A flight of beauty: review of The Crow Gods

A flight of beauty

I read Crow Gods in one, breathless sitting. Rather than a collection of poems, it reads like a single, sustained exploration of the emotions that link us to one another and the world we live in. There’s a tenderness to all these poems, those dedicated to family, children, memories naturally enough, but even in the humorous evocation of the drunk outside the pub in Obby Oss (and I didn’t need a translator’s note), in the frankly touching portrait of the farmer in Spirit, and in the quiet nobility of standing upright, keeping moving against the tide of illness, as in The crow gods and Fear and Courage.
The bird theme ties this collection together. From delicate goldfinches stitching us to the sky to the almost human rooks, with their black-clad elegance that is never entirely serious, their eavesdropping and mocking, gossipy laughter. Children are birds too, build their own nests, learn to fly but flock with family, never breaking away completely.
It is the tenderness that remains with me after reading and rereading these poems, the ease with which Sarah Connor, in a handful of simple, perfect words, gets so deep beneath the superficial, that she finds that elusive place of common human understanding. Sail is perhaps my favourite of all. The honesty of it makes me want to weep.

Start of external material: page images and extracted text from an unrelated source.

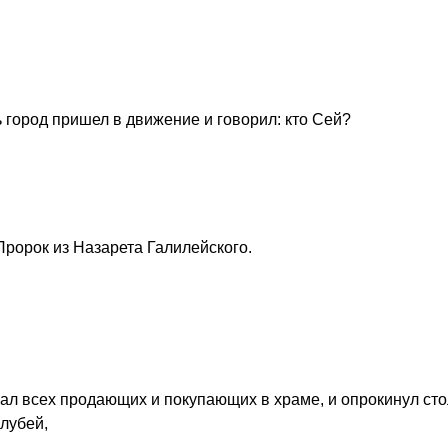
 город пришел в движение и говорил: кто Сей?
Пророк из Назарета Галилейского.
ал всех продающих и покупающих в храме, и опрокинул ст
лубей,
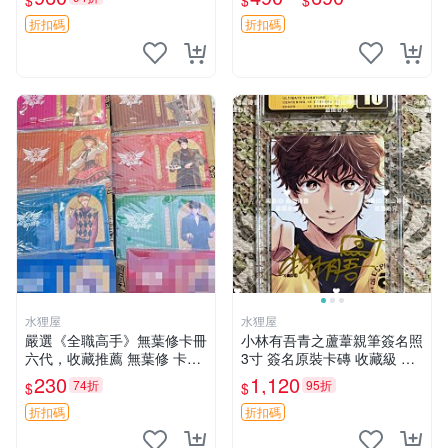
$
$
$
業包裝防損！限量到貨。 輝
簽名照 紀念照 單張
夜姬 米田タロウ 亞克力
折扣碼
折扣碼
水狸屋
水狸屋
嚴選《全職高手》無葉修卡冊
小林有吾青之蘆葦親筆簽名照
六代，收藏推薦 無葉修 卡冊
3寸 簽名原裝卡磚 收藏級 周
全職高手
邊專屬 現場收藏 青之蘆葦 小
230
1,120
74折
95折
$
$
林有吾 周邊
折扣碼
折扣碼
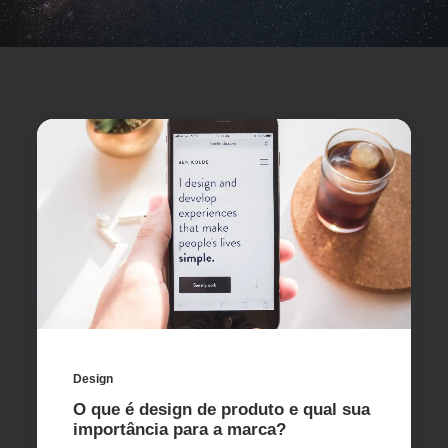
Design
O que é design de produto e qual sua
importância para a marca?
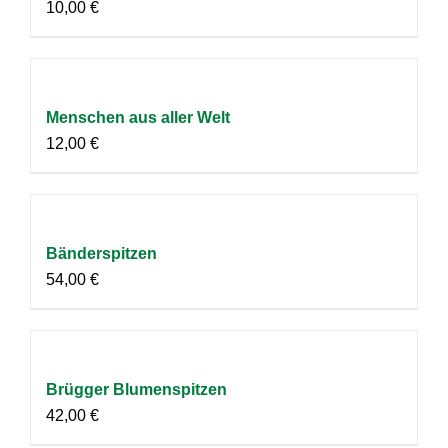
10,00
€
Menschen aus aller Welt
12,00
€
Bänderspitzen
54,00
€
Brügger Blumenspitzen
42,00
€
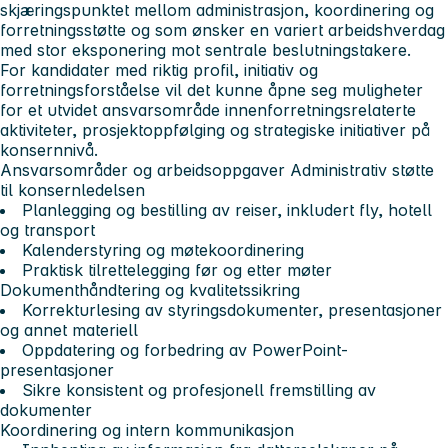
skjæringspunktet mellom administrasjon, koordinering og
forretningsstøtte og som ønsker en variert arbeidshverdag
med stor eksponering mot sentrale beslutningstakere.
For kandidater med riktig profil, initiativ og
forretningsforståelse vil det kunne åpne seg muligheter
for et utvidet ansvarsområde innenforretningsrelaterte
aktiviteter, prosjektoppfølging og strategiske initiativer på
konsernnivå.
Ansvarsområder og arbeidsoppgaver
Administrativ støtte
til konsernledelsen
Planlegging og bestilling av reiser, inkludert fly, hotell
og transport
Kalenderstyring og møtekoordinering
Praktisk tilrettelegging før og etter møter
Dokumenthåndtering og kvalitetssikring
Korrekturlesing av styringsdokumenter, presentasjoner
og annet materiell
Oppdatering og forbedring av PowerPoint-
presentasjoner
Sikre konsistent og profesjonell fremstilling av
dokumenter
Koordinering og intern kommunikasjon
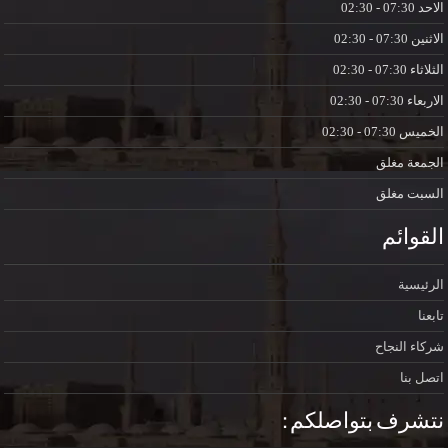
الاحد
07:30 - 02:30
الاثنين
07:30 - 02:30
الثلاثاء
07:30 - 02:30
الاربعاء
07:30 - 02:30
الخميس
07:30 - 02:30
الجمعة
مغلق
السبت
مغلق
القوائم
الرئيسية
تابعنا
شركاء النجاح
اتصل بنا
نتشرف بتواصلكم :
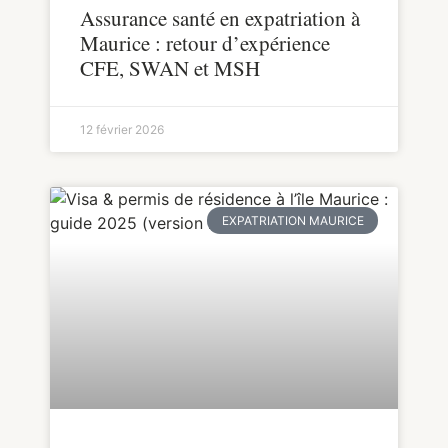
Assurance santé en expatriation à
Maurice : retour d’expérience
CFE, SWAN et MSH
12 février 2026
EXPATRIATION MAURICE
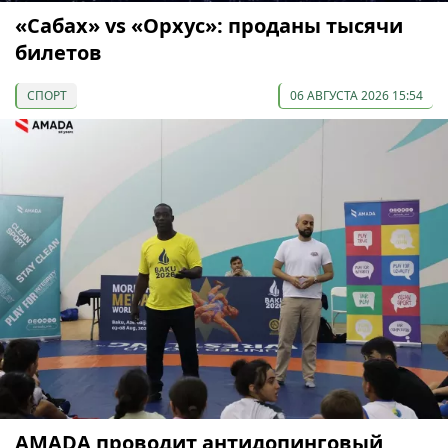
«Сабах» vs «Орхус»: проданы тысячи
билетов
СПОРТ
06 АВГУСТА 2026 15:54
AMADA проводит антидопинговый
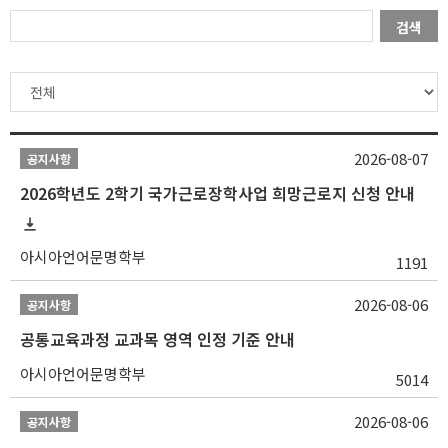
검색
2026-08-07
공지사항
2026학년도 2학기 국가근로장학사업 희망근로지 신청 안내
아시아언어문명학부
1191
2026-08-06
공지사항
공통교육과정 교과목 영역 인정 기준 안내
아시아언어문명학부
5014
2026-08-06
공지사항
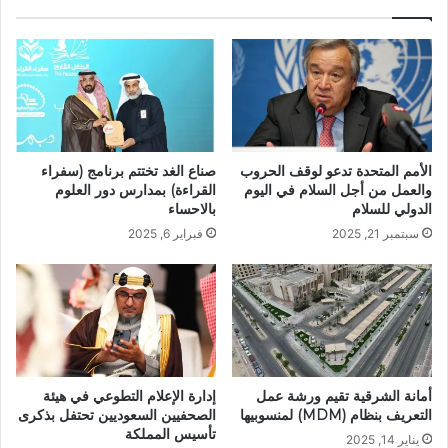
الأمم المتحدة تدعو لوقف الحروب
صناع الغد تختتم برنامج (سفراء
والعمل من أجل السلام في اليوم
القراءة) بمدارس دور العلوم
الدولي للسلام
بالاحساء
سبتمبر 21, 2025
فبراير 6, 2025
أمانة الشرقية تقيم ورشة عمل
إدارة الإعلام التطوعي في هيئة
التعريف بنظام (MDM) لمنسوبيها
الصحفيين السعوديين تحتفل بذكرى
تأسيس المملكة
يناير 14, 2025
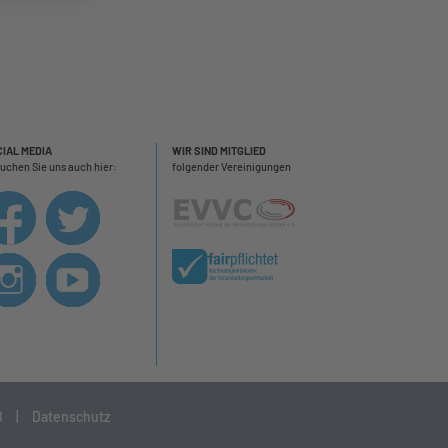
IAL MEDIA
WIR SIND MITGLIED
uchen Sie uns auch hier:
folgender Vereinigungen
B
|
Datenschutz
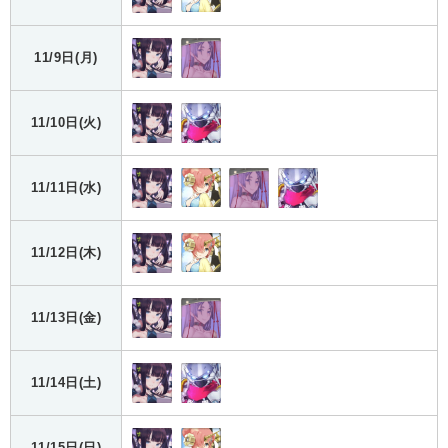
11/9日(月)
11/10日(火)
11/11日(水)
11/12日(木)
11/13日(金)
11/14日(土)
11/15日(日)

Haibun for then and tomorrow

For the dverse prompt. https://dversepoets.com/2023/05/22/haibun-monday-5-22-23-memory/
The latest glitch with WP is that I can’t insert links. I also have to reset the font and the font size each post or it’s microscopic Times New Roman. Maybe it’s time to find a new hobby.

Haibun

I remember so much that never was, childish reconstructions of stories of how it was, re-imaginings so vivid they may as well be true, of emigrating across a dark grey sea, the old house on the hill, an army of my mother’s fellow art students making it habitable, the cast iron bath with eagle’s feet and steps to climb into it, playing with fox cubs on a moonlit lawn. Perhaps some memories subsist from infant times, embroidered by repetition of stories told. But how could you possibly remember that? In the end, does it really matter?

Yesterday was spring
and tomorrow will be too
blue, bird-loud and new.

Haibun: green water

I have never seen the canal in sunlight, never seen its water clear. Plane trees meet high overhead, holding up the unseen sky. Some see a green cathedral and hear angels singing. I see tree gods and hear a symphony of birdstruments, wild flutes, clarinets and oboes. There is no sun here, but an even, green light, and the water waits, still, dimpled with insects walking, and fish lips rising to kiss their feet.

The world has shrunk
this damp spring to still water
pooling at my feet.

Spring is

Spring is

Spring is a bold thing, bramble-hooked,
barging into quiet corners,
sky-shooting, flouncing fronds.

Spring is noisy as whizzbangs,
scudding bees in the mimosa,
woodpecker tattoos.

Spring is joyously juvenile, striped,
flecked and dappled with sun,
pied and purple, a riot of life,

running in rivers of green
and flower-gaudy, flying with damsels
in the bowed arc of the rain.

Making wild plans

She imagined the meadows set forever in pink and yellow and white, like cloisonné enamel work, with flocks of goldfinches and high-stepping deer, hares hiding low and foxes making tracks in the dark. They would not mow at high summer, leave the wild things alone. They could let saplings grow here and there and become trees, let the woodland spead and step prettily among the flowers. Some said without a cut, bramble would smother everything, an unholy mess. Others said it wouldn’t. Sometimes, she decided, the only thing to do is follow the dream and see what happens.

A departure

A departure

Across the meadows,
bright with duty and waving flags,
between supple soldier stalks,
bee-wreathed and busy,
spring departs.

From the town,
the solemn sound
of the church bell tolling rolls
ebbing or flowing or both at once,
through the sky-chant,

ingenuous paean
to the moment now,
of a hundred meistersinging blackbirds.